Si resulta difícil evitar leer las huellas de Kafka en el relato anterior, tanto más difícil resulta no leer los ecos borgianos de “Las ruinas circulares” en la imaginación febril del narrador de “La invención de Robert Herendeen”. Un adolescente tardío que rifa cada proyecto a la pereza y el abandono se propone “crear un ser que existiera en un reino paralelo” a la realidad y a la obra de arte. Su creación, una muchacha apática con partes faltantes, se muestra más interesada en un arrogante competidor de Herendeen que no se sabe quién lo imaginó. Cuando la muchacha reconoce su reflejo en el espejo y la ficción se desmorona, lo mismo sucede con la construcción abstrusa de la casa, que se va a pique a la par que el relato. Por pliegues y estratos recursivos está compuesto “El octavo viaje de Simbad”, en donde se trenzan distintos planos: una aventura del ilustre marino de la que no existe registro, el recuerdo incompleto y fragmentario de las anteriores por parte de un jubilado Simbad, el comentario erudito de las distintas traducciones de Las mil y una noches, en un tejido donde proliferan las versiones y la memoria se hace yunta con la invención y la conjetura. En “La postal sepia”, un hombre a punto del colapso se escapa a una brumosa ciudad balnearia. El clima lo obliga a estar encerrado en la habitación del hotel observando la postal que compró en un bazar de objetos antiguos.

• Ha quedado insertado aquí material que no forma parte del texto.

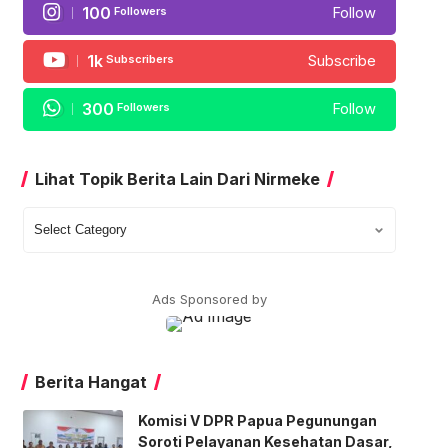
100
Followers
Follow
1k
Subscribers
Subscribe
300
Followers
Follow
Lihat Topik Berita Lain Dari Nirmeke
Lihat
Topik
Berita
Lain
Ads Sponsored by
Dari
Nirmeke
Berita Hangat
Komisi V DPR Papua Pegunungan
Soroti Pelayanan Kesehatan Dasar,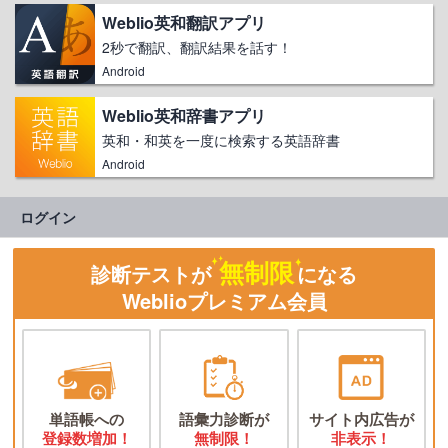
Weblio英和翻訳アプリ
2秒で翻訳、翻訳結果を話す！
Android
Weblio英和辞書アプリ
英和・和英を一度に検索する英語辞書
Android
ログイン
無制限
診断テストが
になる
Weblioプレミアム会員
単語帳への
語彙力診断が
サイト内広告が
登録数増加！
無制限！
非表示！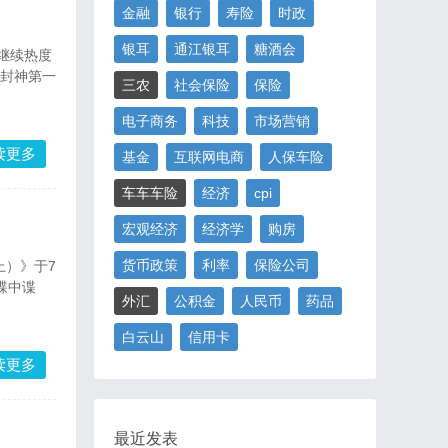
金融
银行
寿险
时政
银耳
通江银耳
糖酒会
档继续热度
《封神第一
三农
社会保险
保险
电子商务
科技
市场营销
读更多
基金
互联网电商
人保车险
车车车险
经济
cpi
宏观经济
经济学
购房
货币政策
利率
保险公司
）》于7
碟中谍
外汇
公积金
人民币
药品
白云山
信用卡
读更多
最近发表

Cada vistazo a la postal pone (literalmente) la imagen en movimiento, pasando de la escena apacible de una pareja a la posibilidad del crimen.

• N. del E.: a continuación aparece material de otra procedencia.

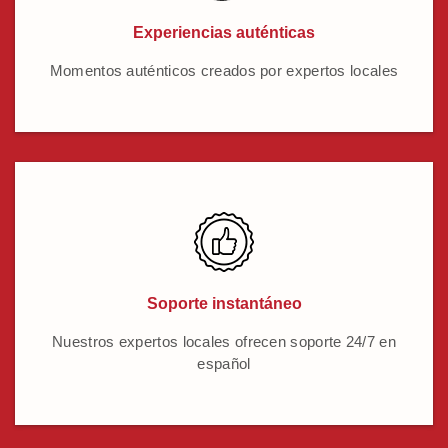
Experiencias auténticas
Momentos auténticos creados por expertos locales
Soporte instantáneo
Nuestros expertos locales ofrecen soporte 24/7 en
español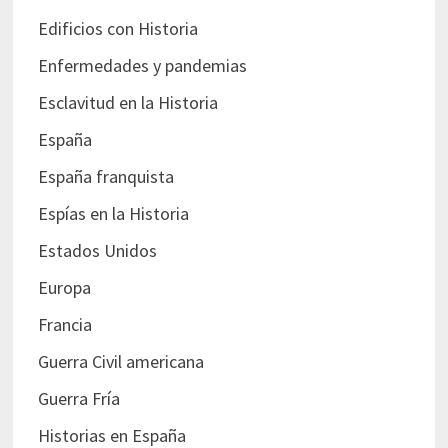
Edificios con Historia
Enfermedades y pandemias
Esclavitud en la Historia
España
España franquista
Espías en la Historia
Estados Unidos
Europa
Francia
Guerra Civil americana
Guerra Fría
Historias en España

Enumeraciones caóticas, conjeturas, el pliegue de la ficción como artificio. Está claro que el fantasma de Borges sobrevuela en mayor o menor medida cada uno de estos relatos. Se trata del Borges más cercano a Kafka (el de “La lotería de Babilonia” o “La biblioteca de Babel”). Pero me gustaría sumar otra influencia no tan evidente, acaso tampoco para el autor: Raymond Roussel. La proliferación de dobles en una mise en abyme, la atención en un objeto pequeño que adquiere proporciones fastuosas, el despliegue de la invención desatada que parte del rigor descriptivo y la afinidad con los genios algo locos y sus mecanismos: todo esto emparenta la literatura de Millhauser con la del escritor francés. Pero lejos de agotarse en las influencias, la obra de Millhauser forja sueños propios para hacer del mundo algo más real.